I Do My Own Stunts Part 2
Here’s the 4th installment of my stage combat book sequel, Acting the Fight. ~Jenn
I Do My Own Stunts Part 2: Authenticity
Actors these days seem to be so focused on realism that they have forgotten how to use their imaginations. This reliance on “authenticity” is why so many actors and directors make dangerous choices when it comes to staged violence. I recount an anecdote about this very thing** in Chapter One of my previous book, Stage Combat, but I have heard so many more stories like this and worse in movies and stage since that book came out in 2006, and I think we in theatre really need to look at this enslavement to realism again. The mistranslation of Stanislavski can and does get taken too far, too literally. “My dear boy, try acting” is my current attitude about especially those actors that are willing to risk life and limb (and looks) in the name of what they think is authentic.
In current series Sherlock, Lara Pulver (Irene Adler) remembers Benedict Cumberbatch (Sherlock Holmes) asking her to really lay it on with the riding crop in a scene where her character is whipping a valuable cell phone out of his character’s hand.***
Why did Cumberbatch feel the need to request this (well, she was playing a dominatrix, maybe he’s just into that sort of thing. But seriously)?
The director and actors of this series are very talented, experienced, and professional artists–was there no possible way they could have staged the whipping so that Pulver’s energy was dynamic enough looking without actually having to whip the star of the show? (Answer: of course there was.) By the same token, Cumberbatch should have asked to be drugged, since his character has been drugged in that same scene. Why was the authenticity of his performance not in question when acting the reaction to the drug, but somehow was when it came to the violence? In a previous scene, there’s no way he would have asked Martin Freeman (Dr. Watson) to really punch him in the face, in the name of authenticity. Was taking a whip to the shoulder (and a slap to the face) less dangerous? (Answer: no, it certainly wasn’t.) Does Cumberbatch really have no imagination, that he had to literally feel that pain in order to act it in a way that was realistic?
This may sound a bit crackpot, but it’s a suddenly recent theory of mine that the emphasis in American (and I think British) acting schools on this extreme version of Stanislavsky–that is, psychological realism–is stunting actors’ imaginations, stopping their creativity.
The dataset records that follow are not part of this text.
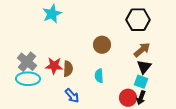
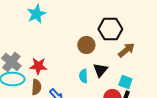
black hexagon: (138, 20) -> (110, 29), moved
black triangle: (144, 67) -> (100, 70), moved
brown semicircle: (68, 69) -> (36, 87), moved

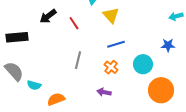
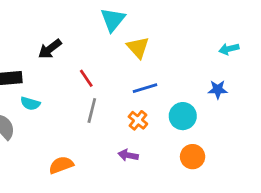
red line: (74, 23) -> (86, 78), moved
cyan semicircle: (34, 85) -> (30, 103), moved
orange circle: (161, 90) -> (193, 157), moved, size x0.7

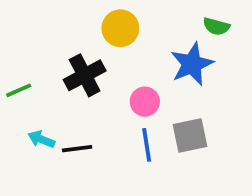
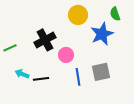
green semicircle: (216, 26) -> (115, 14), turned 56
yellow circle: (120, 28) -> (78, 15), moved
pink circle: (145, 102) -> (66, 55), moved

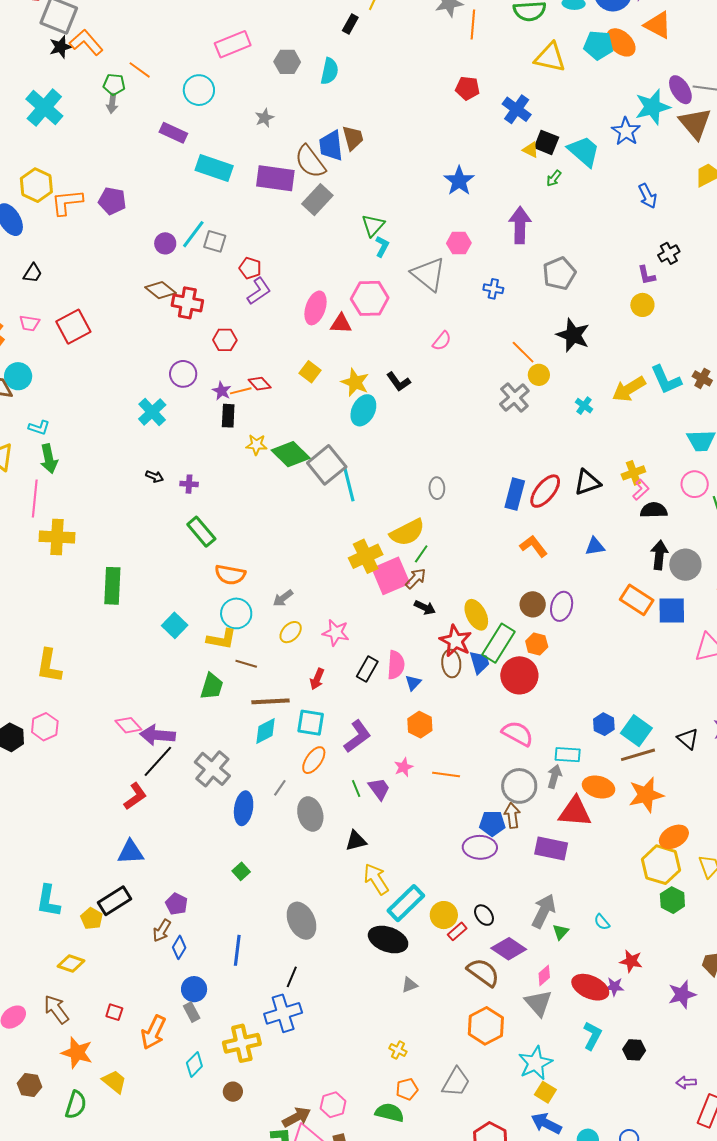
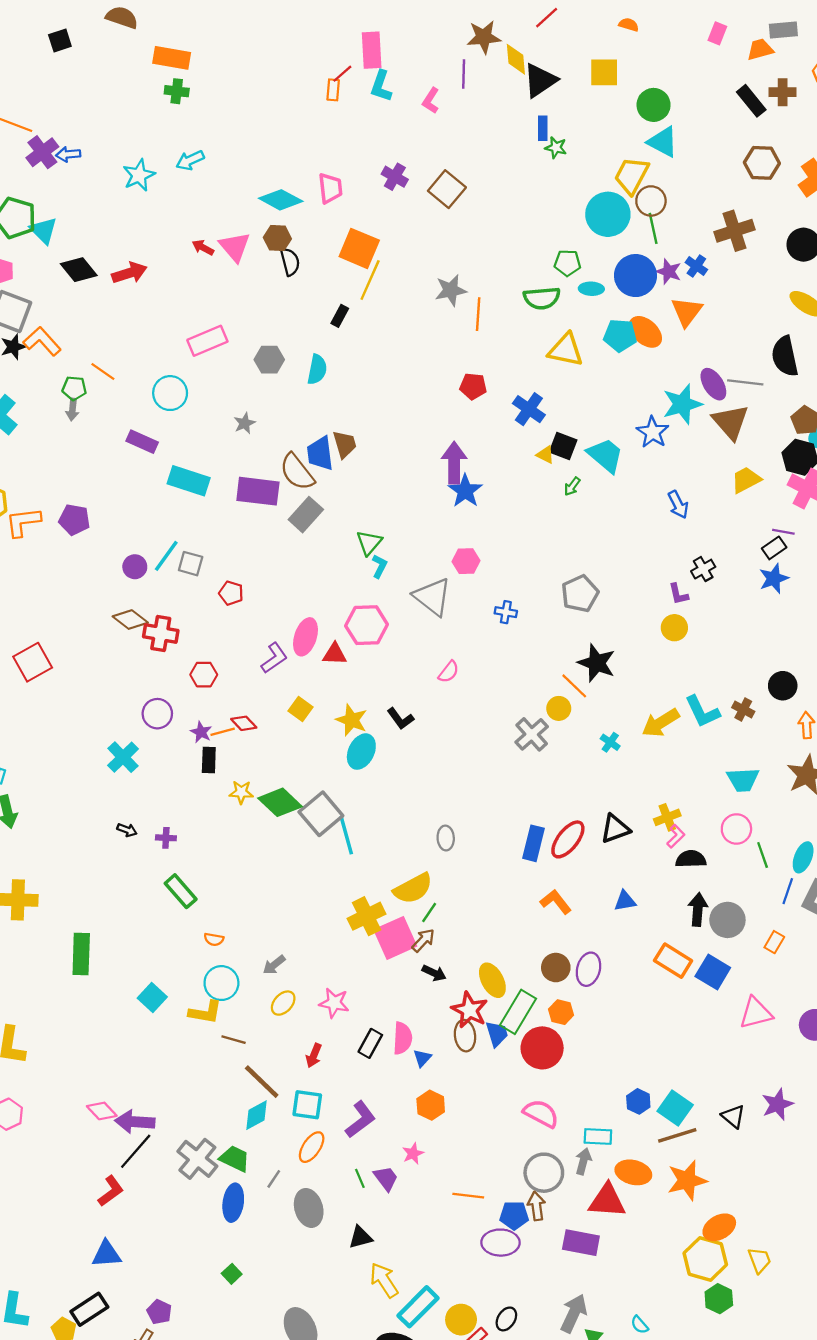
orange triangle: (658, 25) -> (687, 312), turned 40
purple arrow: (520, 225) -> (454, 463), moved
purple L-shape: (259, 291) -> (274, 658), moved
orange line: (523, 352) -> (574, 686), moved
orange semicircle: (230, 575) -> (214, 939), size x0.6
blue square: (672, 610) -> (713, 972), turned 32
green trapezoid: (212, 686) -> (235, 1159), moved, turned -80
brown line: (271, 701) -> (262, 1082), turned 48
orange line: (446, 775) -> (468, 1196), moved
black ellipse: (484, 915) -> (506, 1319), turned 70

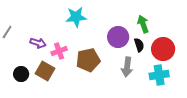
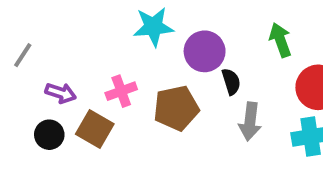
purple circle: (118, 37) -> (205, 51), moved
purple arrow: (38, 43) -> (61, 93), moved
black semicircle: (139, 45) -> (231, 82), moved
To hold, as ’twere, the mirror up to Nature is not actually holding up Nature. Acting is a craft, an art. Actors create, craft authentic-feeling moments, but at no time are they performing reality, only realism. It’ still acting. And when it comes to staging violence, that’s what it should be.
Stay tuned for I Do My Own Stunts Part 3, where I will discuss “Reality TV” as it pertains to these concepts.
**Chapter One, footnote 2 in fact.
***Sherlock Series 2 Featurette, iTunes, also found here (along with the inserted pic). This is a charming version of the exchange, and makes it seem as though Cumberbatch regretted asking her to hit harder: <<LARA PULVER says Benedict Cumberbatch has only got himself to blame for moaning that she whacked him too hard in their whipping scene in Sherlock.